New Delhi: Swap rates are rising in India, suggesting that traders expect the central bank to pull back monetary stimulus faster than expected despite its pledges.

The five-year onshore overnight indexed swap, a tool for Determination of trade rate expectations, rose 31 basis points to 5.64% in October. It’s poised for the biggest monthly gain since February, when the government said the economy was out of recession before the delta breakout.

Traders around the world are betting that central banks will have to hike rates faster than projected as pandemic-era inflation sets in. While price pressures in India have eased in recent months, economists believe that it will rise again mainly due to the rise in global energy prices, which could influence the monetary policy decision of the Reserve Bank of India.

“The swap -Market tells us that RBI may fall behind the curve, “said Vijay Kumar Sharma, Senior Executive Vice President at PNB Gilts Ltd. “We assume that inflation will be higher and there will be steep rate hikes.”

Inflation has risen faster than expected in other countries, with Australia on Wednesday reporting gains that led to a bond sell-off . Last week, price pressure in New Zealand had a similar reaction.

In India, the CPI will weaken from October to November, but according to a statement from DBS Bank Ltd it will rise again to 6% in the next quarter. it said.

As a result of the rise in Indian swap rates, the spread on five-year bond yields of almost 80 basis points is approaching zero at the beginning of the year. The one-year onshore overnight indexed swap rates are also up 29 basis points this month.

India imports about 85% of its oil needs, and higher energy costs could, according to estimates by Nomura Holdings Inc.

At the review meeting Politicians in October said RBI Governor Shaktikanta Das would stop a government bond purchase program, which surprised traders. However, the company was careful not to mention rate hikes and emphasized an ongoing accommodative policy.

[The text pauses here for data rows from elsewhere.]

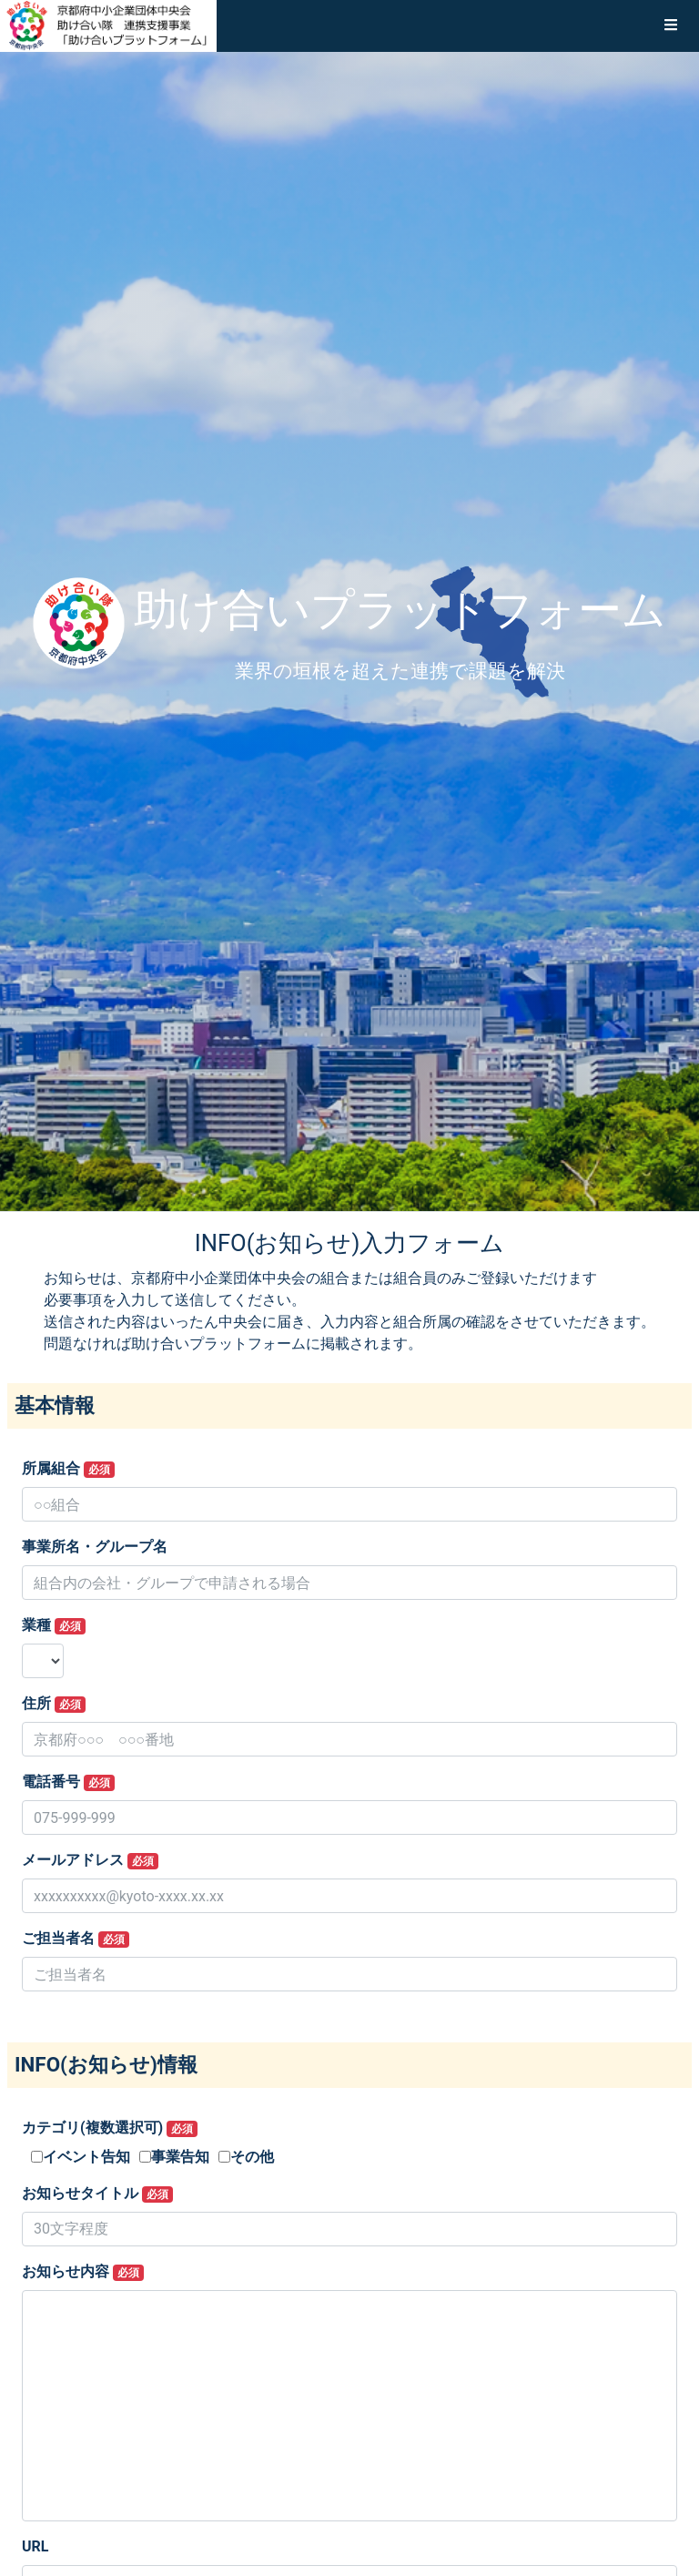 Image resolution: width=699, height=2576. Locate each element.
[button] (671, 25)
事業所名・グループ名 (94, 1546)
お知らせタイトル (97, 2193)
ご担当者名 (75, 1938)
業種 (54, 1625)
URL (35, 2546)
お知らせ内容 (83, 2272)
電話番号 (68, 1782)
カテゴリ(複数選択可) (110, 2128)
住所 (54, 1704)
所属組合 (68, 1469)
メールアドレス (90, 1860)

Swaps suggest that the overnight rate could rise by around 150 basis points over the next year due to changes in liquidity conditions and key interest rates, said Nagaraj Kulkarni, Senior Rate Strategist, Asia at Standard Chartered Plc. The lender sees an increase of 100 basis points.

The overnight fixing rate was 3.48% on Tuesday. Citigroup Inc. has also stopped its offshore OIS curve steepener trading due to concerns about prolonged inflation.

“Higher energy prices and a global reevaluation of expectations to normalize policy also have the Indian swap curve overcome, ”wrote Citigroup analyst Gaurav Garg in a customer note. “Even if RBI MPC’s focus on growth is still evident, ongoing concerns about global inflation and some central banks reluctant to give in to price pressure are causing market participants to indiscriminately transact recipients with short maturities.”